Copy out the lines of the records below, and only those lines, from the one with "matérielles et logicielles" through the one with "professionnels dévoués, CREATE est devenue un", exactly as they appear.

Extracted page text data
Content starts

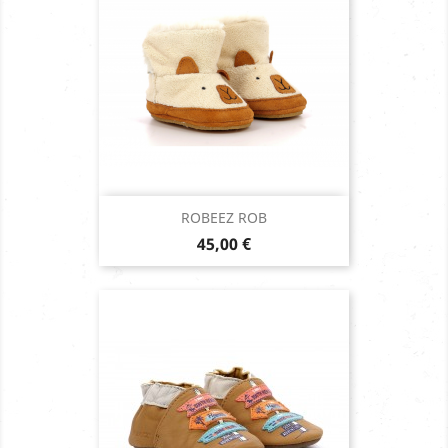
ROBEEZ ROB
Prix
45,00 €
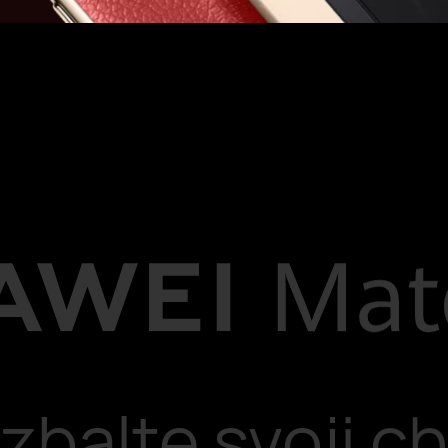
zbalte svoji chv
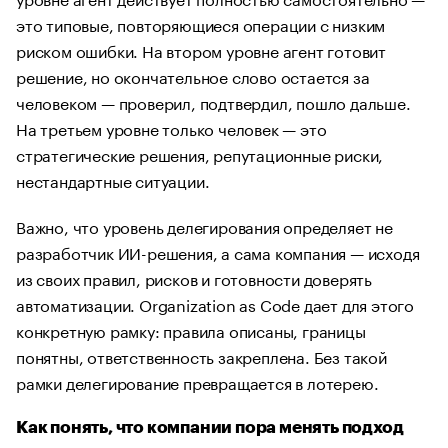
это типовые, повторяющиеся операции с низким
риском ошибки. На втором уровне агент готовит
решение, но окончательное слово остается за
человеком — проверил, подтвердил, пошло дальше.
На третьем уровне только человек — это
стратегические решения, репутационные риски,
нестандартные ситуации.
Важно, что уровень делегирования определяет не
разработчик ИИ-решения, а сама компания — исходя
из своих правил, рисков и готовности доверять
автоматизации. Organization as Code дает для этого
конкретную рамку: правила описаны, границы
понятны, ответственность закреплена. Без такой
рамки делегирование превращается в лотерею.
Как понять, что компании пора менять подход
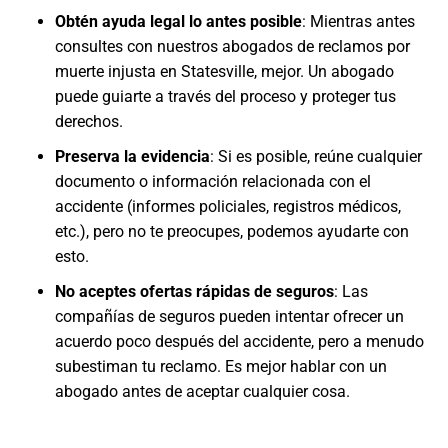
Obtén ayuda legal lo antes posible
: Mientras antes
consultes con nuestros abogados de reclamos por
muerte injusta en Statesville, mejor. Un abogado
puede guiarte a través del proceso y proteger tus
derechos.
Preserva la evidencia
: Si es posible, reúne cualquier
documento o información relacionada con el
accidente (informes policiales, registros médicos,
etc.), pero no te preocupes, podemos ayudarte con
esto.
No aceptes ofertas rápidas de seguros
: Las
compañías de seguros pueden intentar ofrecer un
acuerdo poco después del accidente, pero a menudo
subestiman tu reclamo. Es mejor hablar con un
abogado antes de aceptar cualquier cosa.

Content ends
Content starts

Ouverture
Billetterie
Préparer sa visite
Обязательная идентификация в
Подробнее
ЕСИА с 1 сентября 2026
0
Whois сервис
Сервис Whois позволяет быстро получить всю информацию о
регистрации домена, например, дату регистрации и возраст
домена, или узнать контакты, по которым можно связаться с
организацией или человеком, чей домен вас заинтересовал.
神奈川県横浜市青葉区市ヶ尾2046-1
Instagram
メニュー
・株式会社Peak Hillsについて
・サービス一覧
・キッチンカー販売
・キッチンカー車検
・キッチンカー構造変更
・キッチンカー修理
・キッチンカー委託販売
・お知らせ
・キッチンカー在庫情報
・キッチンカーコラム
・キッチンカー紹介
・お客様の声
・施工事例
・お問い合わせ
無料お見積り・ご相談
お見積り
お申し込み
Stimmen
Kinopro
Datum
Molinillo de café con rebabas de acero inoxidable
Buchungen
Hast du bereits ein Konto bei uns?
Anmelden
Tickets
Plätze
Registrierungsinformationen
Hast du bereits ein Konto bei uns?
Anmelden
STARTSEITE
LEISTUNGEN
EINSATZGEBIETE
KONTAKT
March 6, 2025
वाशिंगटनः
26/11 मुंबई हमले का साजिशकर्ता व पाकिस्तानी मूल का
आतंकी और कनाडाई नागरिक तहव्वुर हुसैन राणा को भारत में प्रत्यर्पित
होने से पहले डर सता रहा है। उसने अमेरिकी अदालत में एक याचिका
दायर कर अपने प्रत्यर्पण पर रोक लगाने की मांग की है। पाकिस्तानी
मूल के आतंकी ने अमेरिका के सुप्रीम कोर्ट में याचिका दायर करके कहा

Content ends
Content starts

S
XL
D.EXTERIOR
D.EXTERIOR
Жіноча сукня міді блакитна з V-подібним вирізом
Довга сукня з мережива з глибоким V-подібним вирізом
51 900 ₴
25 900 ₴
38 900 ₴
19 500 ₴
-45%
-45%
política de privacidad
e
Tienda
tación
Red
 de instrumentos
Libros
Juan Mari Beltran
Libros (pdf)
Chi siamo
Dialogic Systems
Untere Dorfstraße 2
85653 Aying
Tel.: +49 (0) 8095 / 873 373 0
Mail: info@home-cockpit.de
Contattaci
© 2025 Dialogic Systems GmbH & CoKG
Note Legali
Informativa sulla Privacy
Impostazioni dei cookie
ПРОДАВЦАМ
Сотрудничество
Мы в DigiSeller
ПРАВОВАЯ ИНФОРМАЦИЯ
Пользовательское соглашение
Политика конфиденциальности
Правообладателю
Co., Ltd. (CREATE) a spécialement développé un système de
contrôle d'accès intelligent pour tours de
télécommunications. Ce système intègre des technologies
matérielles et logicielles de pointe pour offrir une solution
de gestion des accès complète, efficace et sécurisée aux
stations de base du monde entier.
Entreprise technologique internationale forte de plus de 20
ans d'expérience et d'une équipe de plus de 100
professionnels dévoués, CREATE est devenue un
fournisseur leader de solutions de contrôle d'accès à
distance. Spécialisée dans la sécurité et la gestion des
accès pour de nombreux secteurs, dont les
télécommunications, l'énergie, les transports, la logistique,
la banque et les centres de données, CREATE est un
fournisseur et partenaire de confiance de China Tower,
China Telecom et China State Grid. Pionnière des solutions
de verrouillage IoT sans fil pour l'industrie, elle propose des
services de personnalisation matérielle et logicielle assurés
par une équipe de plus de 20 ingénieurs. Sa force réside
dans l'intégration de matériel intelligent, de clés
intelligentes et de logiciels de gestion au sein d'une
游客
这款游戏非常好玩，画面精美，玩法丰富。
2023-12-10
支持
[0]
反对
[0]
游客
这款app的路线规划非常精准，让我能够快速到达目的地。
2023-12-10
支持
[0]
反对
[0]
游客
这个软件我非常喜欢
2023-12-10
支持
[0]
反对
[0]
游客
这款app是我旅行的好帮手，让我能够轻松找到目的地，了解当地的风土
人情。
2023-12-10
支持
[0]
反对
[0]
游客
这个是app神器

Content ends

#### Exercise output
matérielles et logicielles de pointe pour offrir une solution
de gestion des accès complète, efficace et sécurisée aux
stations de base du monde entier.
Entreprise technologique internationale forte de plus de 20
ans d'expérience et d'une équipe de plus de 100
professionnels dévoués, CREATE est devenue un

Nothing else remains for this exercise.